The central government, however, said the “anomaly” would be corrected through a clarification on Thursday.
According to an ordinance promulgated in March, the OBC quota applies to every level of teaching posts at centrally run higher education institutions, but the regulator has not yet issued a directive on the subject to the universities.
In the past 15 days, the Central University of Tamil Nadu, Central University of Punjab, Manipur University, Tata Institute of Social Sciences, Mahatma Gandhi
Central University, Bihar, and the Indira Gandhi National Tribal University have advertised teaching posts.
They have offered OBC reservation at the level of assistant professor — the lowest teaching post in universities — but not for the posts of associate professor or professor.
For example, Manipur University has sought applications for 25 posts of professor, 51 posts of associate professor and 39 of assistant professor. Only nine assistant professors’ posts have been reserved for the OBCs.
If the quota had been implemented for the two higher posts, too, the OBCs would have been entitled to five posts of professor and 10 of associate professor, according to the roster that universities follow.
The Tata Institute advertised six vacant posts of professor, 10 of associate professor and 23 of assistant professor, with seats reserved for OBC applicants only at the lowest level.
The Central University of Karnataka had issued similar advertisements in March after the ordinance had been promulgated.
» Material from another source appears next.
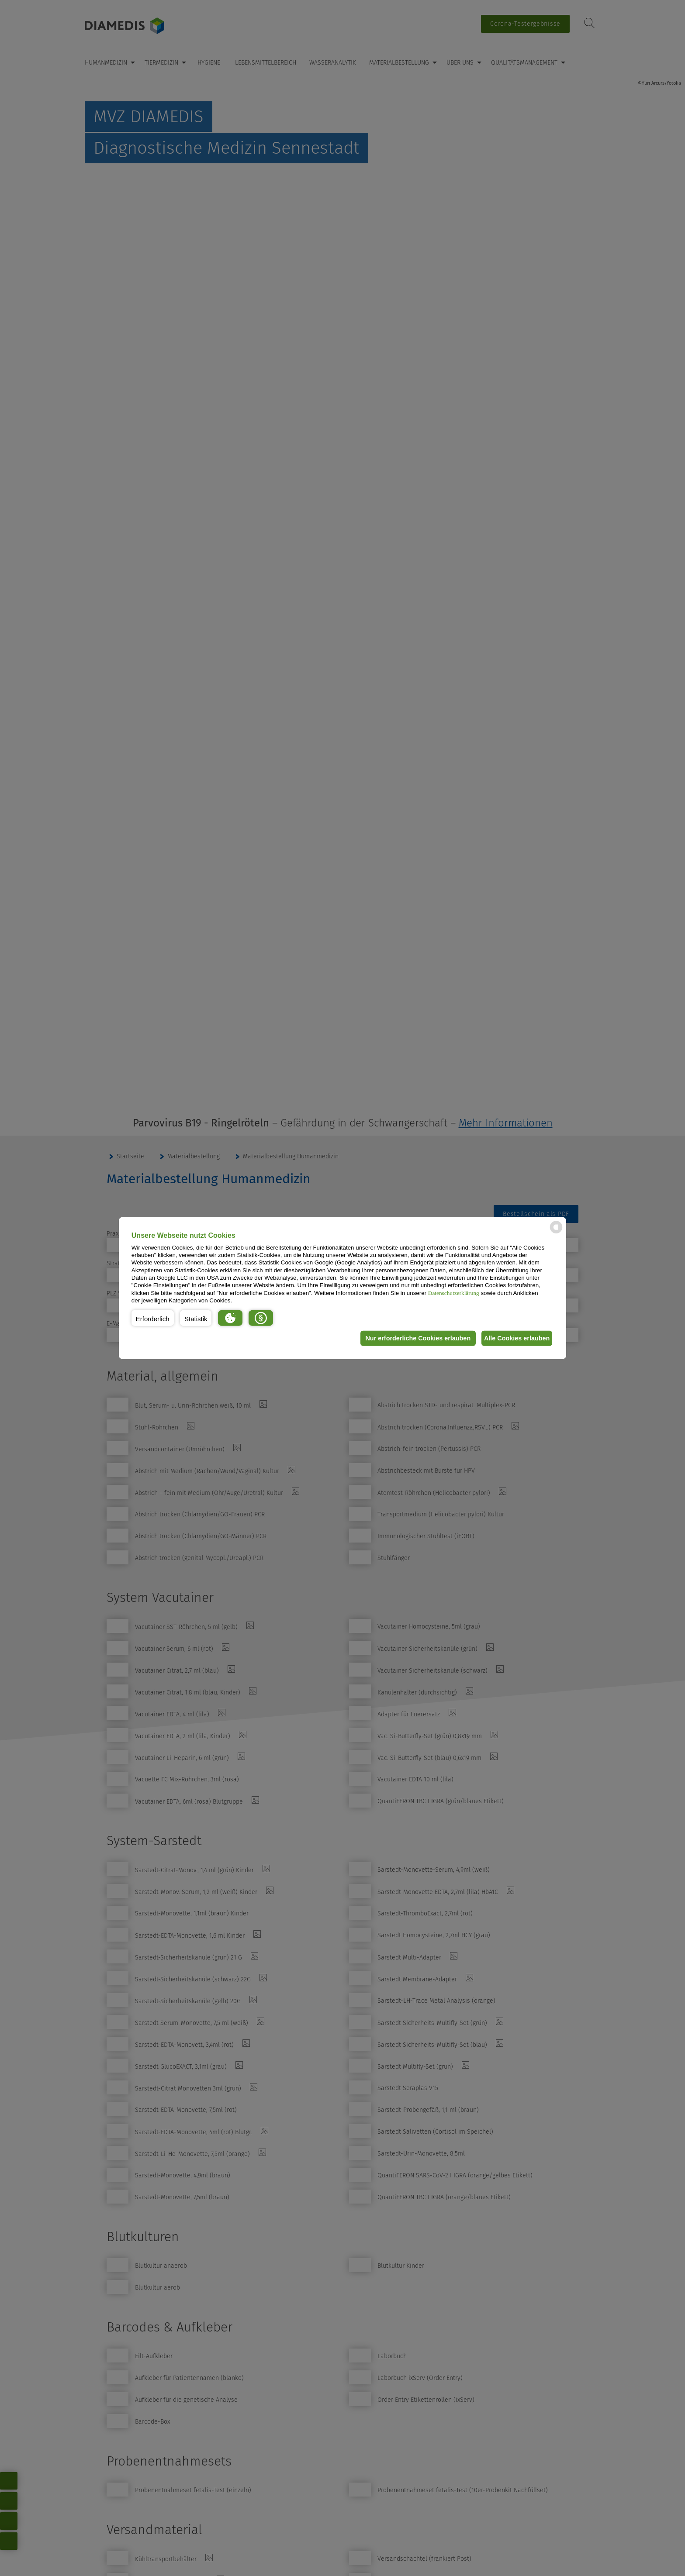 The height and width of the screenshot is (2576, 685). What do you see at coordinates (514, 1338) in the screenshot?
I see `Alle Cookies erlauben [button]` at bounding box center [514, 1338].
Hansraj Suman, president of the association of Scheduled Caste, Scheduled Tribe and OBC teachers at Delhi University, said these advertisements had “openly violated the law of the land”. “We have written to the University Grants Commission (higher education regulator) and the National Commission for Backward Classes. We will challenge it (the advertisements) in court if not corrected,” Suman said.
For 14 years after OBC reservation in government jobs became the law in 1993, the universities would not implement it for teachers. They began doing so after the regulator in 2007 asked them to implement the quota at “entry-level” posts, which the central universities interpreted as referring only to assistant professors.
The Scheduled Castes and Scheduled Tribes, however, got the benefit of reservation at all levels of teaching posts.
It’s this 12-year-old guideline that the central university officials are now citing to defend the latest advertisements.
However, the Central Educational Institutions (Reservation in Teachers’ Cadre) Ordinance, 2019, allowed the OBC quota at all levels of teaching posts, among other things.
“Notwithstanding anything in any other law for the time being in force, there shall be reservation of posts in direct recruitment out of the sanctioned strength in teachers’ cadre in a Central Educational Institution…,” the ordinance said.
Higher education secretary R. Subrahmanyam admitted the recent advertisements had got it wrong.
“It’s an anomaly in the advertisements. The reservation applies to all posts for which there is direct recruitment. The ministry is issuing a clarification tomorrow,” Subrahmanyam said on Wednesday.
The advertisements have restricted the recently enacted quota for the poor among the upper castes, too, to assistant professors alone. Thursday’s government clarification is expected to clear this up too.